She is the most successful female Olympic sailor ever, but after retiring from Olympic campaigning in a blaze of glory at Tokyo 2020 Hannah Mills still had to apply to join the Great Britain SailGP Team.
Last year – along with several other aspiring women sailors Mills – tried out with Ben Ainslie’s British outfit through SailGP’s diversity programme ‘Inspire’ to become part of the circuit’s newly formed women’s performance pathway programme.
“I had watched Season 1 and just loved what I saw and I knew it was a huge opportunity,” Mills says. “There are not many opportunities for women beyond Olympic sailing to carry on in our sport so it felt like a massive chance that I wanted to grab.”
Unsurprisingly given her pedigree and track record of Olympic success in the women’s 470 dinghy – a silver and two gold medals at the last three Olympics, as two world championship titles in the class – she made the grade.

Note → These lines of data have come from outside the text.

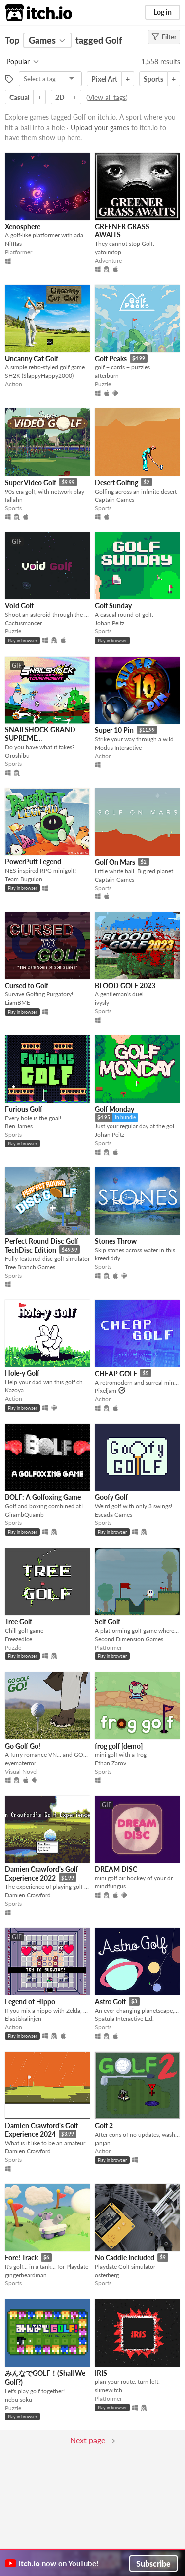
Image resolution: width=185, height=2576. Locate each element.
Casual (19, 97)
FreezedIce (18, 1639)
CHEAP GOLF (116, 1373)
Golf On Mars (115, 862)
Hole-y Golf (22, 1373)
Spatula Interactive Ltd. (124, 2018)
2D (60, 97)
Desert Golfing (116, 482)
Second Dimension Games (129, 1639)
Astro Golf (110, 2001)
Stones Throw (116, 1241)
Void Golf (19, 605)
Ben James (19, 1126)
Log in (162, 12)
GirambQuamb (24, 1514)
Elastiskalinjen (23, 2018)
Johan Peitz (109, 623)
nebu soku (18, 2399)
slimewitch (108, 2390)
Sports (153, 79)
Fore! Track (21, 2257)
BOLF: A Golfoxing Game (43, 1497)
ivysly (102, 1002)
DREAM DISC (116, 1869)
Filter (164, 37)
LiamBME (17, 1002)
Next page (87, 2439)
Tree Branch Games (30, 1267)
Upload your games (100, 127)
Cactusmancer (23, 623)
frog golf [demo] (119, 1746)
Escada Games (113, 1514)
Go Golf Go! (22, 1746)
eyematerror (20, 1763)
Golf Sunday (113, 605)
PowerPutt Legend (33, 862)
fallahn (14, 499)
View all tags (107, 97)
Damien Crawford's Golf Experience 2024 (41, 2130)
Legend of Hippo (30, 2001)
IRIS (101, 2373)
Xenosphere (22, 226)
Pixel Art (104, 79)
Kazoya (14, 1390)
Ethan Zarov (110, 1763)
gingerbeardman (26, 2275)
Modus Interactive (118, 747)
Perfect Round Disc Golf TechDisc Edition (41, 1245)
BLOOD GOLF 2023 (125, 985)
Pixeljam (105, 1390)
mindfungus (110, 1886)
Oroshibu (17, 755)
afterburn (107, 375)
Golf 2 (104, 2125)
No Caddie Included (124, 2257)
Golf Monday (114, 1109)
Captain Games (114, 499)
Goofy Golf (111, 1497)
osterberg (107, 2275)
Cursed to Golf (26, 985)
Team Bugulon (23, 879)
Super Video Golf (30, 482)
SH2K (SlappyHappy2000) (39, 375)
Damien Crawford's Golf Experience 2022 (41, 1873)
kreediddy (107, 1258)
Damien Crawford (28, 1895)
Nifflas (13, 243)
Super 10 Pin (114, 730)
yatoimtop (108, 252)
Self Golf (107, 1622)
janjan (103, 2143)
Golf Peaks (111, 358)
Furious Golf (23, 1109)
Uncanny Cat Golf (31, 358)
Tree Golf (18, 1622)
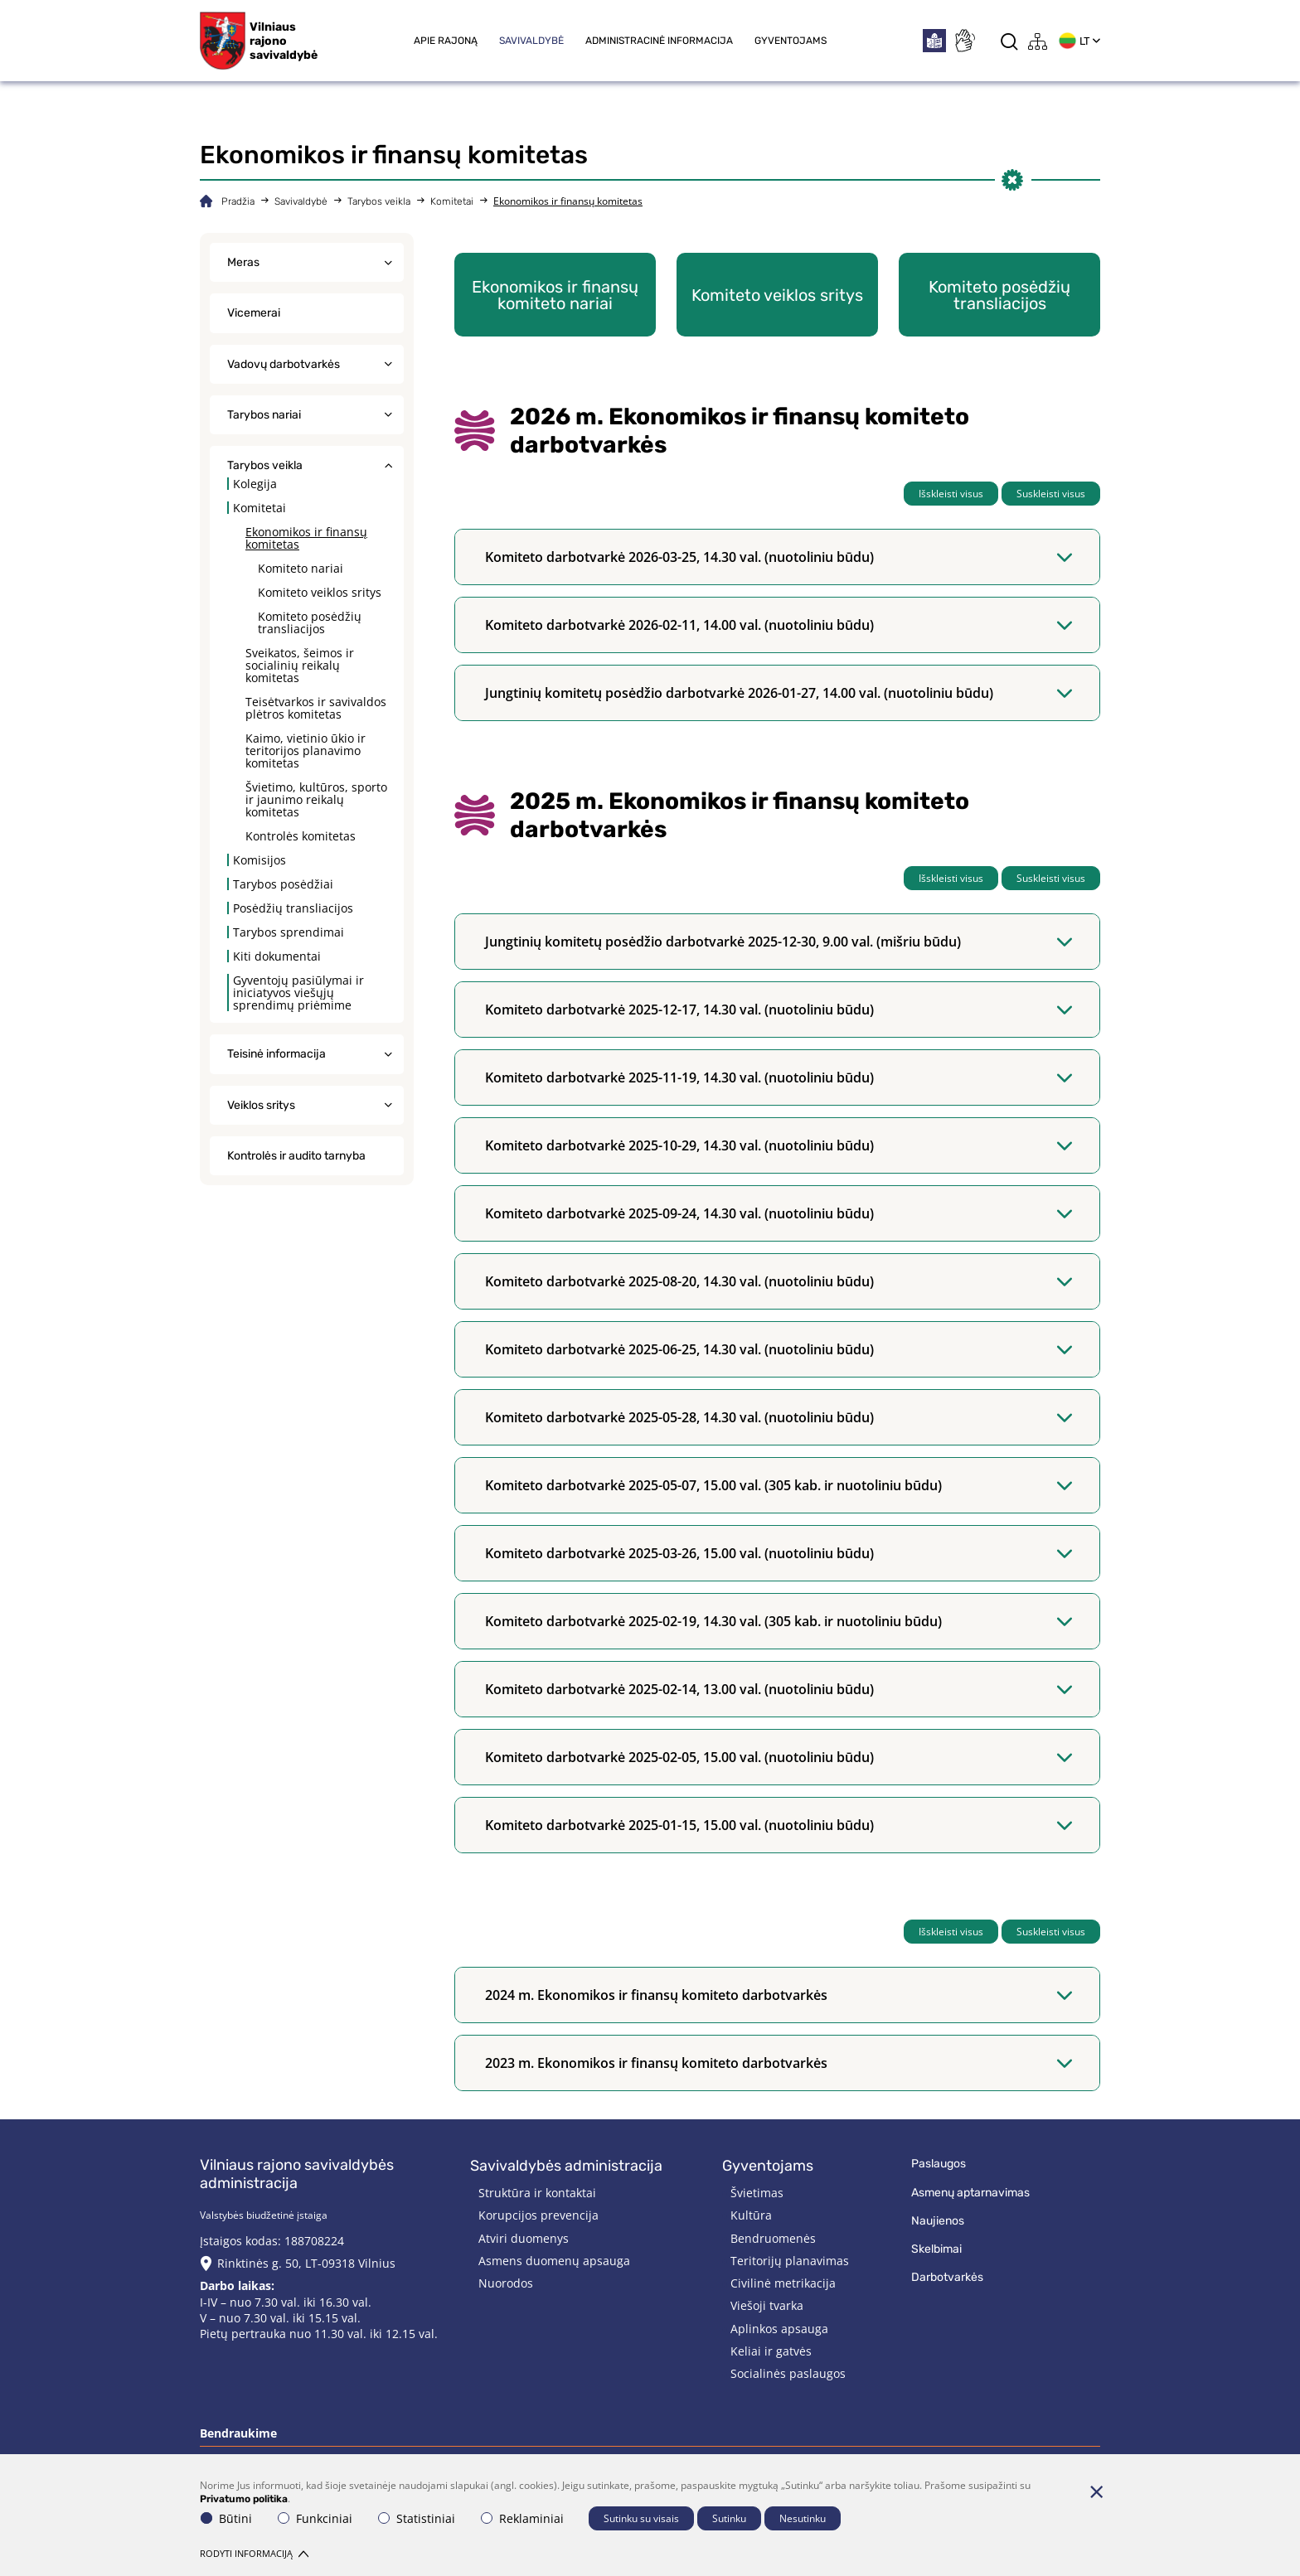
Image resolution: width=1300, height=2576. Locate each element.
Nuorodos (505, 2283)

Unlike the majority of her new male SailGP team-mates Mills admits to having had very limited foiling experience before stepping aboard the British F50 flying catamaran.
“My only foiling experience prior to this was on a wing foil,” she says. I got pretty addicted to that just after the first [Covid 19] lockdown. The Olympics had been postponed and it was just something new to get out on the water when we could and I completely fell in love with it.

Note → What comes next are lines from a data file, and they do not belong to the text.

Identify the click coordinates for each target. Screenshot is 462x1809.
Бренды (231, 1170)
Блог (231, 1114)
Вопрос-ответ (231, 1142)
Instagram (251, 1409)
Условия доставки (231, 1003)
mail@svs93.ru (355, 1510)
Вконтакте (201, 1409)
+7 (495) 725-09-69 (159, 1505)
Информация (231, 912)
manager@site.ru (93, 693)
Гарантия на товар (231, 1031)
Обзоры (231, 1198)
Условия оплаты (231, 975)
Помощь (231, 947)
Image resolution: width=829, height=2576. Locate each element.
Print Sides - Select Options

“Sailing-wise, the F50 is the only boat I have been on that foils – so I have gone in right at the top, I guess.”
Mills’ first flight aboard an F50 took place in Bermuda last April during her trial to join the British squad.
“Sailing the F50 for the first time was insane,” she recalls. “The first time out is just mind-blowing. You are cruising along with the hulls in the water and then suddenly they say ‘OK, we’re going’ and they ramp it up and it feels like you triple your boat speed in a second.